Each week, the Sunday Post highlights just a few things we loved reading and want to share with you. Settle in with a cup of coffee, or tea, if that's your pleasure — we saved you a seat! Read an essay or an article online that you loved? Let us know at submissions@seattlereviewofbooks.com. Need more browse? You can also look through the archives.

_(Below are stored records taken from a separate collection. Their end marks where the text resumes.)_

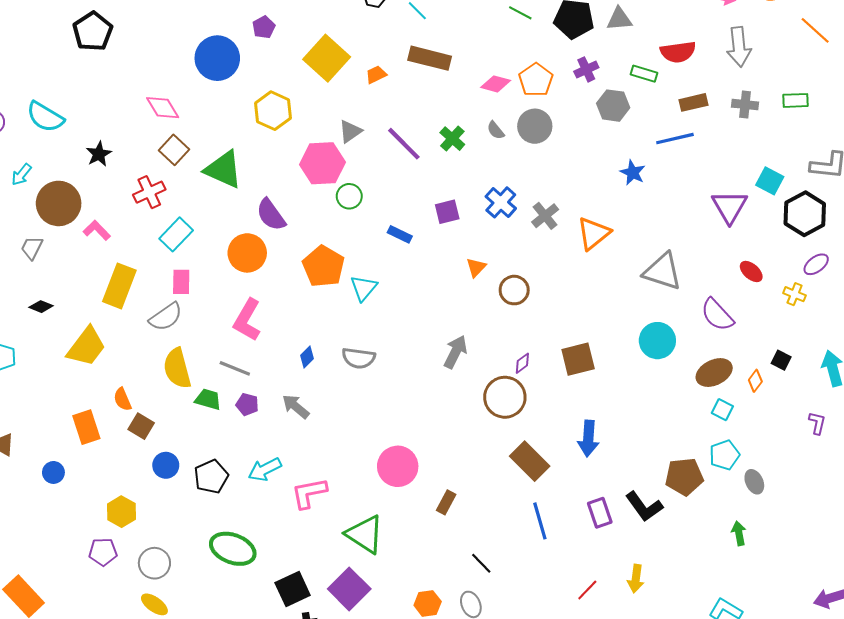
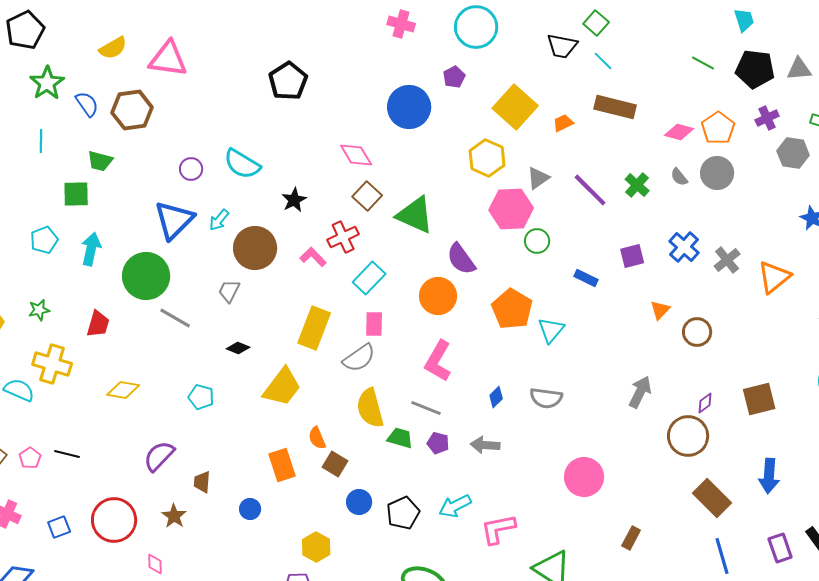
yellow hexagon: (273, 111) -> (487, 158), moved
pink L-shape: (97, 230) -> (313, 257), moved
gray arrow: (296, 407) -> (485, 445), turned -36
pink circle: (398, 466) -> (584, 477), moved

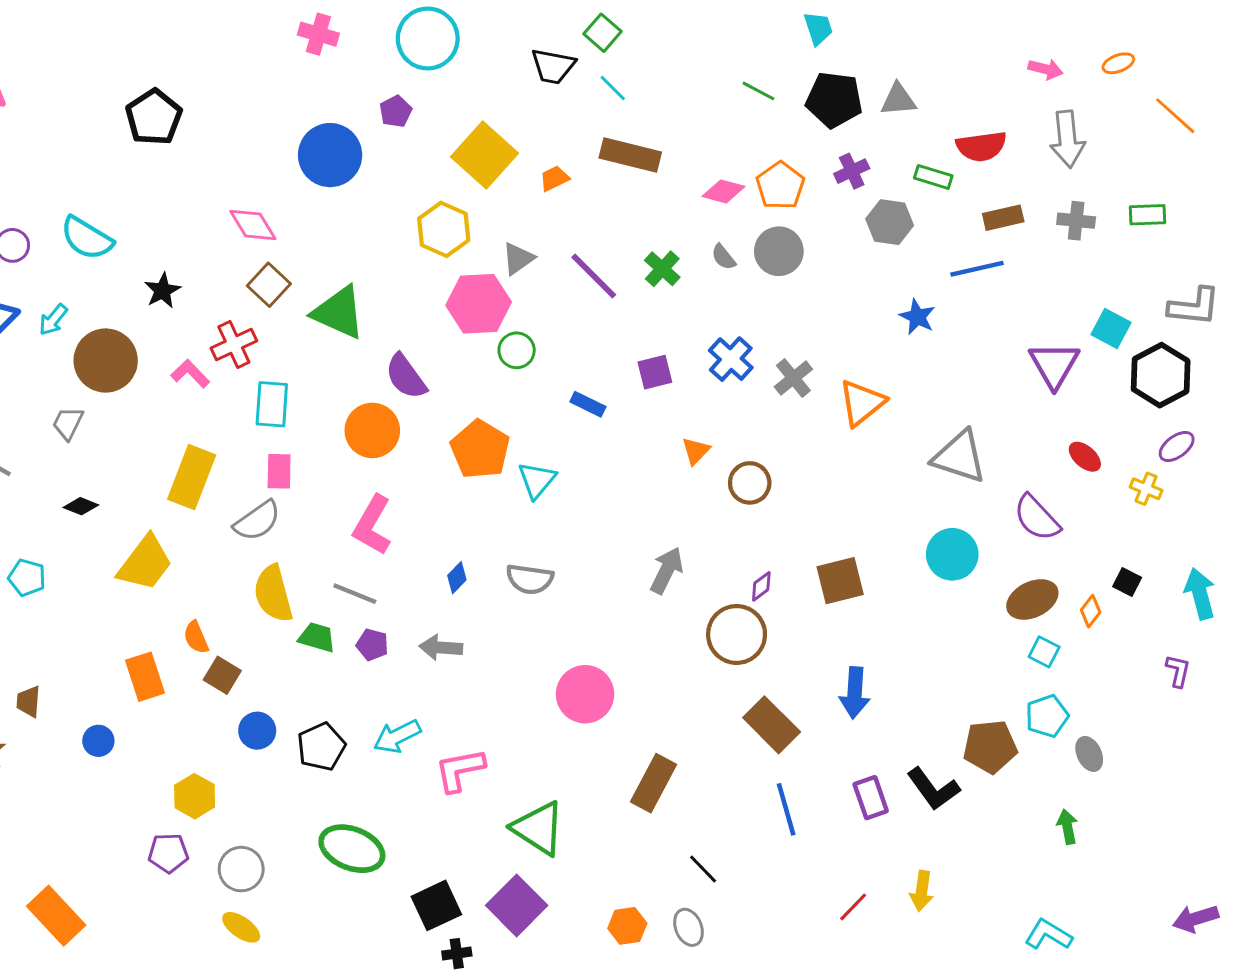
cyan rectangle: (369, 278) -> (272, 404), turned -40
brown rectangle: (631, 538) -> (654, 783), size x1.6

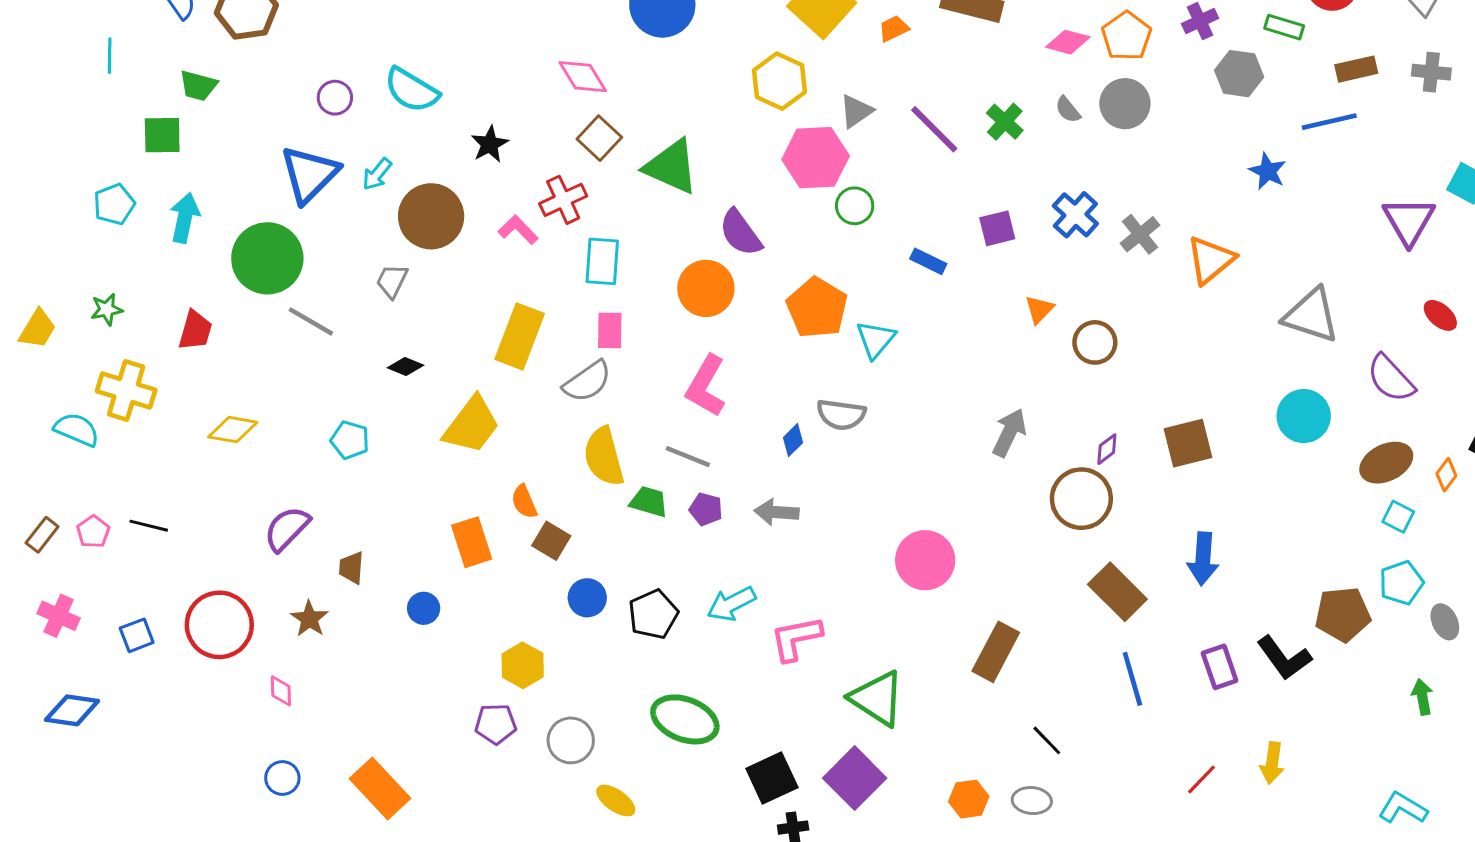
gray semicircle: (530, 579) -> (841, 415), moved
yellow ellipse: (241, 927) -> (616, 801), moved
gray ellipse: (688, 927) -> (1032, 801), turned -63

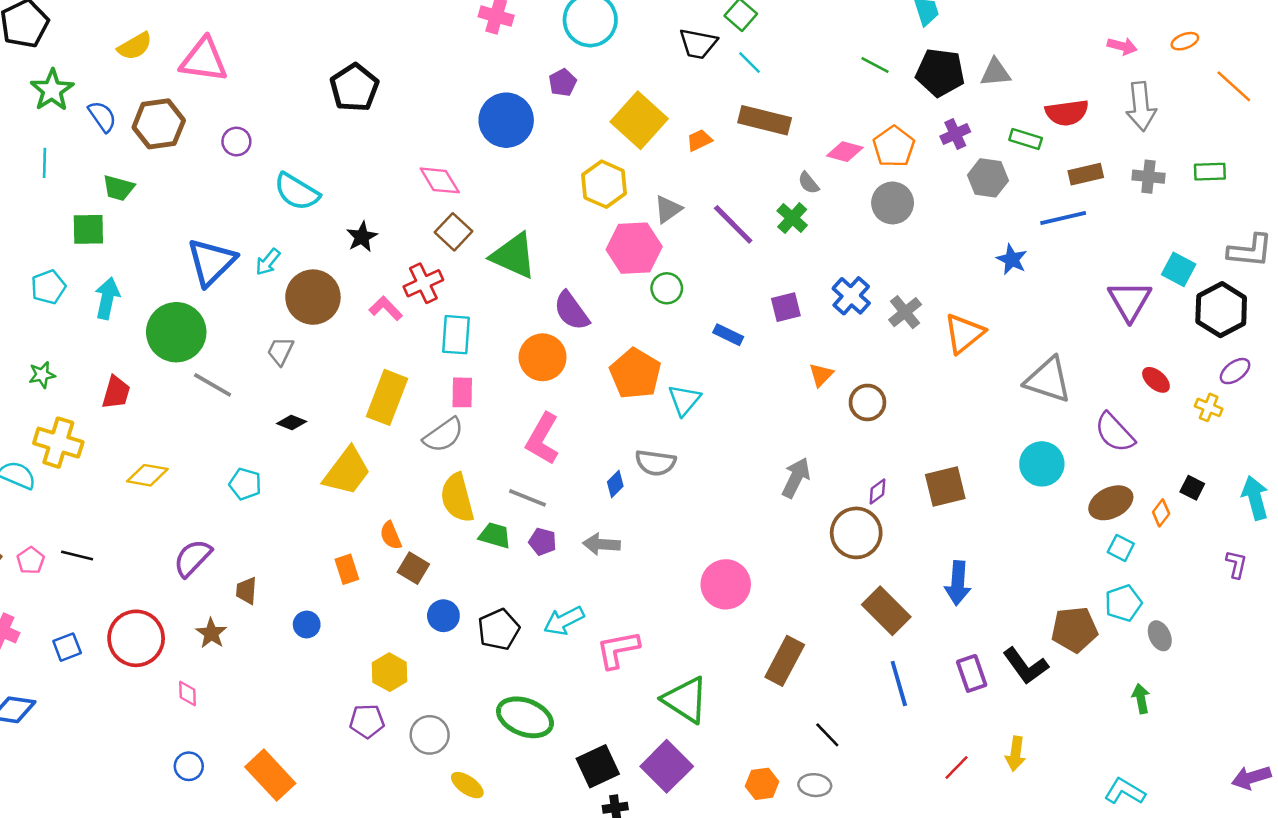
purple circle: (335, 98) -> (236, 142), moved
gray semicircle: (1068, 110) -> (808, 183), moved
orange rectangle: (472, 542) -> (347, 569), size x0.7

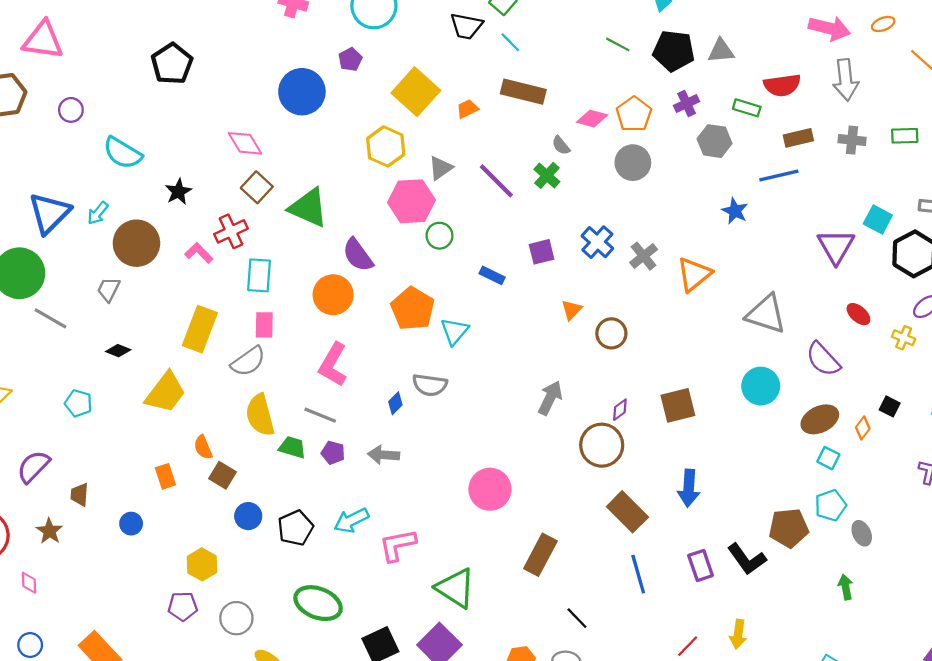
pink arrow: (1122, 46) -> (829, 28), size x1.6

This Sunday, three fascinating examples of storytelling with data and charts, from literary geographies of well-known authors to mapping time in Antebellum American history books:

Do authors write where their know?

My dream is to be multi-talented enough to work for Pudding.cool, but alas, I am just a devoted reader for now. This data story uses geographical information from the author’s life and the settings of their books to find out which authors really “write what they know,” down to the mile. It also does deep dives on prominent authors like Kazuo Ishiguro, a product of early emigration to Britain, writing about the preserved Japan of his childhood, and Toni Morrison, who uses her hometown of Ohio to represent an escape from the ghetto. I would say read on, but really you’ll want to click around:

Ishiguro’s family immigrated to Britain from Japan when he was only five years old. In his wonderful 2017 Nobel lecture, he outlines his experiences grappling with his identity in relation to his geocultural roots, both as a child and an adult. He cites as a pivotal moment in his literary career the night he found himself “writing, with a new and urgent intensity, about Japan” after a few weeks of attempting to set a story in Britain. That night sparked a journey that would turn into his first novel A Pale View of Hills. The book, he says, was his way of preserving a Japan that was borne of and existed only in his mind, “to which (he) in some way belonged, and from which (his) drew a certain sense of (his) identity.”
Tracing the world’s four oldest fairy tales

Fairy tales were just bright, musical Disney films until I received a hardback version of Grimm’s when I was eight. They were...grim — I didn’t like them. In college, I read Robert Darnton’s The Great Cat Massacre, and learned that the reason these stories felt so dark was because they were first and foremost morality tales designed to scare young children into submission. Apparently an early version of “The Little Red Riding Hood” ended with the Wolf persuading the child to get in naked in bed with him — yikes! Lapham’s Quarterly traces all fairy tales back to just four archetypes:

Emma Willard's Maps of Time

Emma Willard, a feminist educator, pioneered the visual display of history, and her beautiful, though teleological, timelines turned history into cartographies. Here’s a great essay from one of my favorite online magazines that considers at the ways in which her sense of history — a march of progress, showed up in those thoughtful, curious timelines that influenced a generation of American history books:

All of North America’s colonial history merely formed the backstory to the preordained rise of the United States. The [Tree of Time] also strengthened a sense of coherence, organizing the chaotic past into a series of branches that spelled out the national meaning of the past. Above all, the Tree of Time conveyed to students a sense that history moved in a meaningful direction. Imperialism, dispossession, and violence was translated, in Willard’s representation, into a peaceful and unified picture of American progress.